This Is How You Really Get Over A Bad Breakup
The only person who can get you out of that funk and into the beautiful things that lay ahead is yourself.
By Althea Mehta
Breaking up can be hard. From a person who has been through her fair share of bad choices, it is understandable to hole yourself up in your duvet cover for months, listening to John Mayor (the only man who understands this feeling.) Besides, Ben and Jerry’s has a special offer this month…aka the countless tubs of ice cream aren’t really your fault. And who’s going to be seeing you naked anyways??
Here’s my deal: months after breaking up with my boyfriend, I realized that something had to change. I could not keep on crying in self-despair and keeping myself from really living.
It took me a long time to get to that realization, the fifth time we broke up to be precise. So when we broke up, I was irrevocably sent in a downward spiral. Post-breakup, I had self-prescribed a retreat into the safe land of duvets.
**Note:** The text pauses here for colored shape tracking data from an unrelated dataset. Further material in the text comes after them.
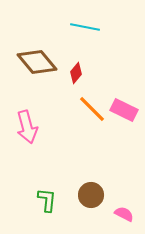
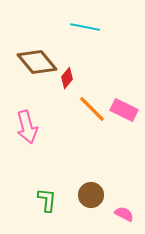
red diamond: moved 9 px left, 5 px down
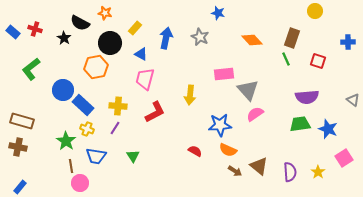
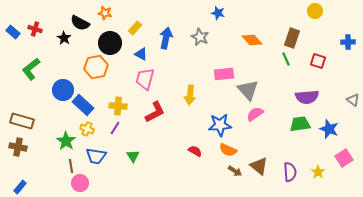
blue star at (328, 129): moved 1 px right
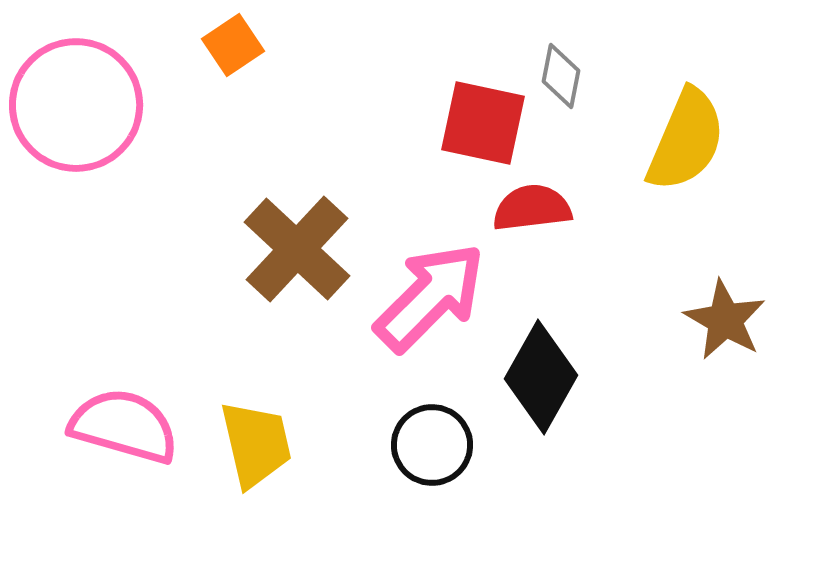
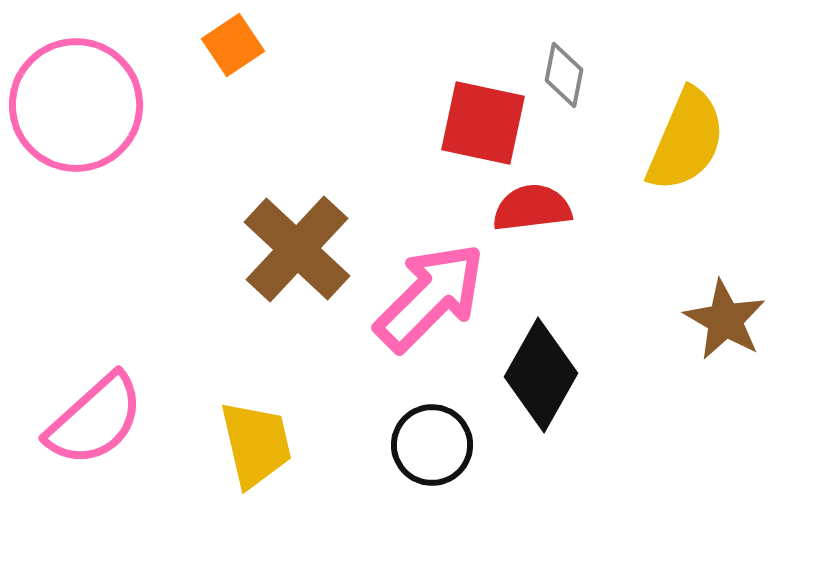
gray diamond: moved 3 px right, 1 px up
black diamond: moved 2 px up
pink semicircle: moved 29 px left, 6 px up; rotated 122 degrees clockwise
But there’s only so long that this behaviour can be acceptable…and then the haze begins to clear into a starting reality. How many tubs were too many tubs? (It was partly the smell of unwashed sheets that woke me up.) But mostly it was the tiredness. I was tired of looking at people on the street and wondering how they could function when I could barely keep going. I wanted to be me again.
The first step was to realize that his presence in my life wasn’t the be all and end all of everything. There was a different me before the sadness took over, a version of me that had so much passion for my non-sloth interests.
For me it was a bad relationship, and the aftermath that trapped me. For you it could be a similar situation, or a rut you have been caught in. Either way, the only person who can get you out of that funk and into the beautiful things that lay ahead is yourself.
Getting back out there doesn’t necessarily mean dating again. It means opening yourself up to other opportunities and allowing yourself to move on from the angst of your prior life. Letting yourself be free from what hurt you.
It is not going to be your best pals. They may push you to try new things, and there’s always the one friend who thinks Tinder is the solution to everything. (It’s not.)
It isn’t going to be a guy who walks into the bookstore and accidentally locks eyes with you while you are wearing your favourite dungarees.
It isn’t even going to be a magical moment of eureka, an epiphany, or the amazing dress you brought online that makes you feel great about everything for 5 minutes before the crippling fear of debt sinks in.
To get yourself out there, you have to stop counting on anything other than yourself. You have to stop relying on the impact you think others are going to have. Stop waiting around, and start making your choices. When you start doing, you are taking control and saying no to anyone who hurts you.
It can start as slowly as attending a bilingual meet-up once a month. If happiness to you means learning how to play a new instrument, or trying out that samba class you were too shy to attend, do it!
If it means reading for days to fuel your creative spirit, do it! Fill your life with inspiration and happiness will find you. You will instantaneously get yourself back to the open person you were before the dark clouds took over. And that’s beautiful.